Wading Through the cPanel


When I started this class and bought some additional commodity web-hosting one of my projects was to redirect the content from a previous now-defunct mp3 blog/podcast — gentletyrants.com.  That site was an experiment for my 26 year old self who was obsessed with indie-music and hipsterdom and at the time mp3 blogging seemed to be where it was at.  Anyway, when I bought robnyland.com I wanted to move my hosting from GoDaddy over here to Bluehost so I enlisted the help of my friend Bryant, who happens to be a web developer over at Amazon.

In the course of that set up, Bryant took me through a lot of things, many of which I knew before.  Changing nameservers seemed easy enough, and creating new SQL databases wasn’t too bad, but then he started getting into blogging redirects and pulling out some crazy coding language that I didn’t even know existed.  We spent the next few days over trying to fix various problems on my blog via email — and for most of those days — I had no idea what was going on!  And I consider myself to be pretty savvy with media and such.

After listening to Gardner’s talk “No more digital facelifts”, I kept thinking about my own students and whether or not they would be able to navigate the world of commodity web hosting.  Sure the cpanel makes it easy for me to install my own blog and automatically set up a SQL database, but what happens when something goes wrong?  What happens when a student wants to create a redirect?  I don’t think that my students would be able to wade through all of that information.

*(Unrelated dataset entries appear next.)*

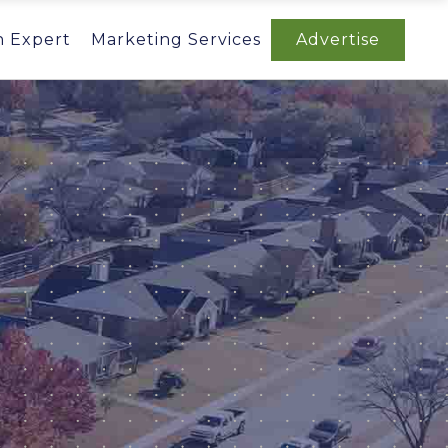
n Expert
Marketing Services
Advertise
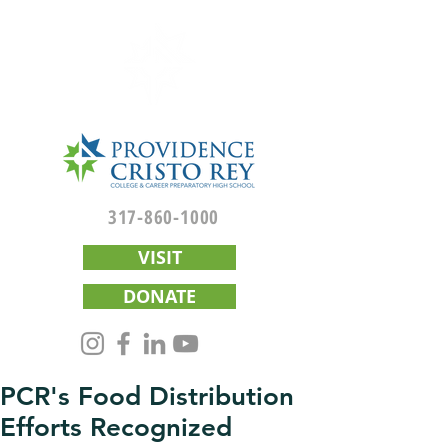
317-860-1000
VISIT
DONATE
PCR's Food Distribution
Efforts Recognized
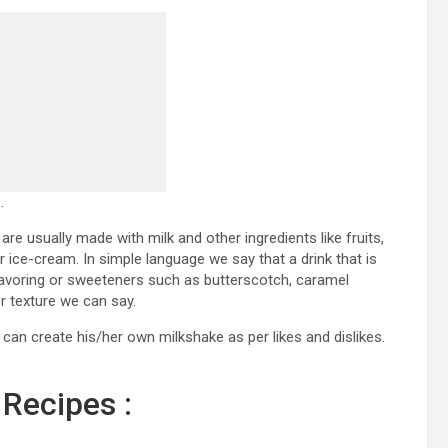
.
 are usually made with milk and other ingredients like fruits,
 ice-cream. In simple language we say that a drink that is
 flavoring or sweeteners such as butterscotch, caramel
r texture we can say.
can create his/her own milkshake as per likes and dislikes.
Recipes :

My student population tends to take the easiest path given — and maybe that is true of all students these day (or maybe I am just a pessimist).  But if I gave this same requirement to my students, I am afraid that there wouldn’t be a lot of exploration.  There would be a simplescript installation of a wordpress blog and my students would be content with that.  In the past I have given students an assignment to keep a blog through tumblr during the quarter, and while I want to think that this is an opportunity for my students to explore their digital identity most of the time I find my students simply content to leave their blog with the default blue tumblr theme — with the blog title of “Untitled”, and once the class ends they no longer update those blogs and the blogs drift off into the blog graveyard, filled with ambitious grandmothers and viagra spam blogs.

So I guess my question is, how can we change this attitude?  Do we need to start earlier?  Do we need to begin teaching our students css and html and other scripting languages earlier on.  Or is it something that I need to do?  Do I need to have more faith in my students abilities to explore and construct their own digital identity?  Thoughts?  Suggestions?